While many universities limit their patrol jurisdiction to their physical Clery geography, Mascari said Marquette has expanded the patrol jurisdiction to its one-mile radius.
“We’ve expanded it, and we can contract it as well,” Mascari said. “But we want to serve our students, not only where they go to school, but also where they’re living in the off-campus area. We’ve expanded it to that one-square mile, so we have to report everything that happens there.”
‘DOING SOMETHING RIGHT’
The extended boundaries mean DPS has to publicly log all incidents in its patrol zone beyond university-owned property, even if the victims in the reports are in no way affiliated with the university.
That is rare, though. In all reports of sexual assaults made available by DPS, covering cases going back to October 2010, only one case in 2013 included a victim specifically reported as not affiliated with the university. Two were identified by DPS as alumni and the rest were students.
Regardless, Marquette’s relatively higher amount of sexual assault incidents means it goes beyond what is required by federal law to report, which is why some national sexual assault transparency advocates are, perhaps ironically, encouraged by Marquette’s relatively higher sexual assault counts.
“It means (Marquette is) doing something right,” said Annie Clark, co-founder of End Rape On Campus, a national advocacy group that advocates for sexual assault victims and has been pushing for greater transparency. “I wish all schools would do that.”
View Sexual assaults at Marquette in a full screen map
This underscores another problem, though: Reporting procedures required by the Clery Act don’t show the whole story about sexual assaults on college campuses.
The Department of Education reported more than 5,000 sex offenses in 2013, but the U.S. Department of Justice said the actual number of offenses may be at least six times that number.
A group of members in Congress, led by Sen. Claire McCaskill (D-M0.), introduced legislation last year that would force schools to go further in reporting sexual assaults, including publishing annual surveys of students’ experiences with sexual violence. The proposal also includes hiking up penalties for Clery Act violations, up from the current penalty of $35,000 to $150,000.
Although the bill received bipartisan support, it attracted opposition from a number of groups. Some argued it doesn’t go far enough in increasing police presence and promoting thorough investigations.
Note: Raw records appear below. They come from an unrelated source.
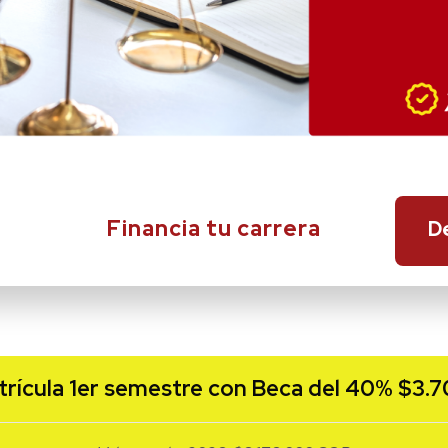
Financia tu carrera
D
trícula 1er semestre con Beca del 40% $
3.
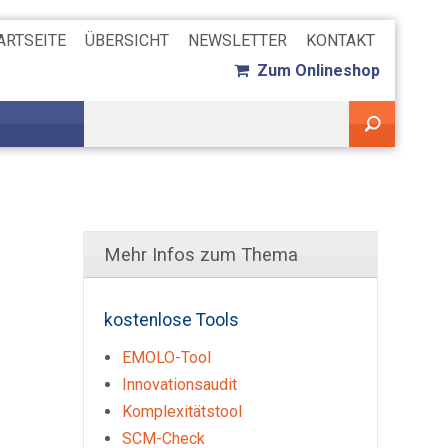
ARTSEITE
ÜBERSICHT
NEWSLETTER
KONTAKT
Zum Onlineshop
Mehr Infos zum Thema
kostenlose Tools
EMOLO-Tool
Innovationsaudit
Komplexitätstool
SCM-Check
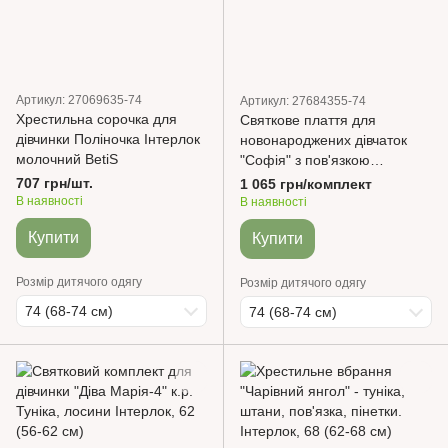
Артикул: 27069635-74
Артикул: 27684355-74
Хрестильна сорочка для
Святкове плаття для
дівчинки Поліночка Інтерлок
новонароджених дівчаток
молочний BetiS
"Софія" з пов'язкою
Інтерлок, фатин Молочний
707 грн/шт.
1 065 грн/комплект
BetiS
В наявності
В наявності
Купити
Купити
Розмір дитячого одягу
Розмір дитячого одягу
74 (68-74 см)
74 (68-74 см)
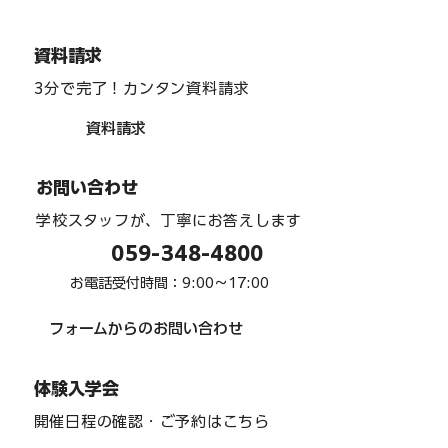
資料請求
3分で完了！カンタン資料請求
資料請求
お問い合わせ
学校スタッフが、丁寧にお答えします
059-348-4800
お電話受付時間：9:00〜17:00
フォームからのお問い合わせ
体験入学会
開催日程の確認・ご予約はこちら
Others have said it contributes to a system that unfairly treats those accused of sexual misconduct.
While changes to the rules in the Clery Act remain under debate, Clark said the law includes other requirements that would not be subject to reform, like mandated emergency notification systems when crime happens on campus or the sexual assault victim’s bill of rights.
“The Clery Act is more than just a crime log,” Clark said. “The point is to make people aware of what’s happening.”
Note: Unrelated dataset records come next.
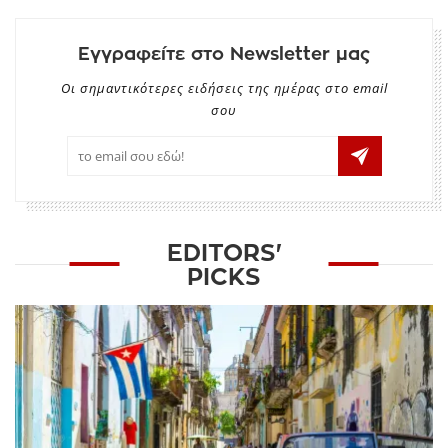
Εγγραφείτε στο Newsletter μας
Οι σημαντικότερες ειδήσεις της ημέρας στο email
σου
EDITORS'
PICKS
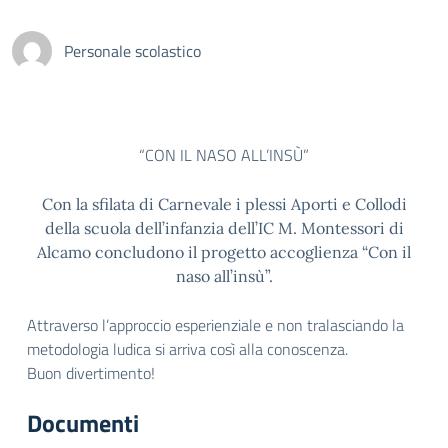
Personale scolastico
“CON IL NASO ALL’INSÙ”
Con la sfilata di Carnevale i plessi Aporti e Collodi
della scuola dell’infanzia dell’IC M. Montessori di
Alcamo concludono il progetto accoglienza “Con il
naso all’insù”.
Attraverso l’approccio esperienziale e non tralasciando la
metodologia ludica si arriva così alla conoscenza.
Buon divertimento!
Documenti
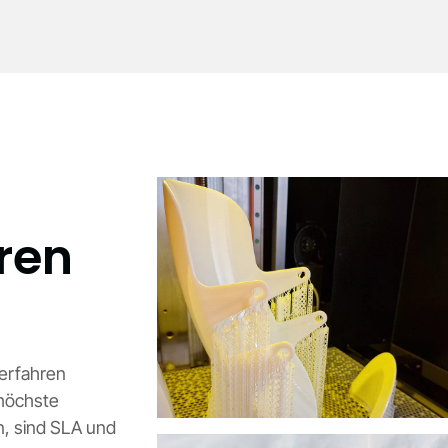
ren
erfahren
 höchste
n, sind SLA und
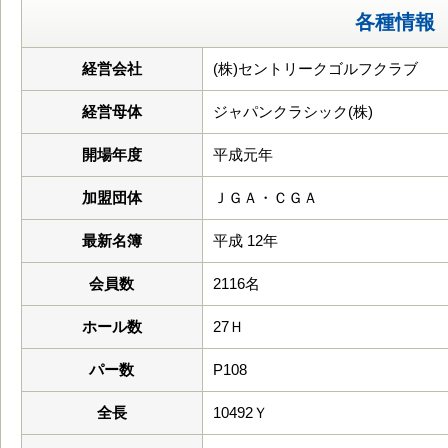
各種情報
経営会社
(株)セントリークゴルフクラブ
経営母体
ジャパンクラシック(株)
開場年度
平成元年
加盟団体
ＪＧＡ・ＣＧＡ
最新名簿
平成 12年
会員数
2116名
ホール数
27Ｈ
パー数
P108
全長
10492Ｙ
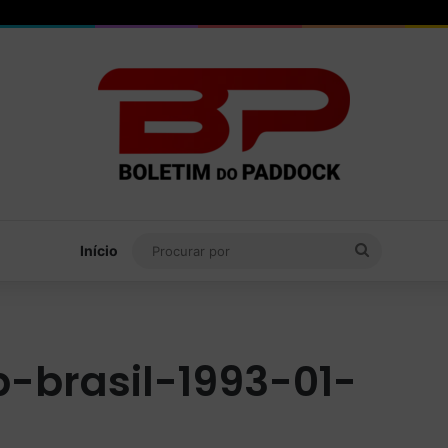
Procurar
Início
por
-brasil-1993-01-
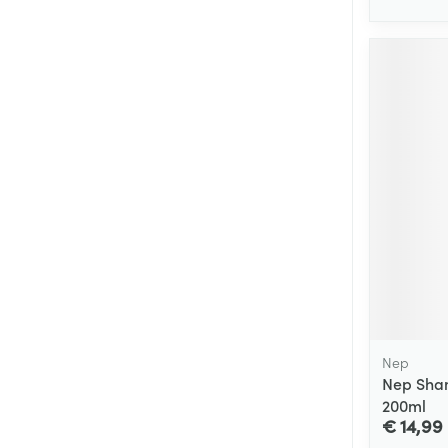
Nep
Nep Sham
200ml
€ 14,99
For Susannah Bartlow, director of Marquette’s Gender and Sexuality Resource Center, increased transparency on campuses through greater reporting translates to reducing the stigma that is often attached to sexual assault victims.
“We want to have constant conversation on this,” Bartlow said. “It helps us to understand it’s a community culture change. I would love to see us get to a place in terms of national policy for transparency.”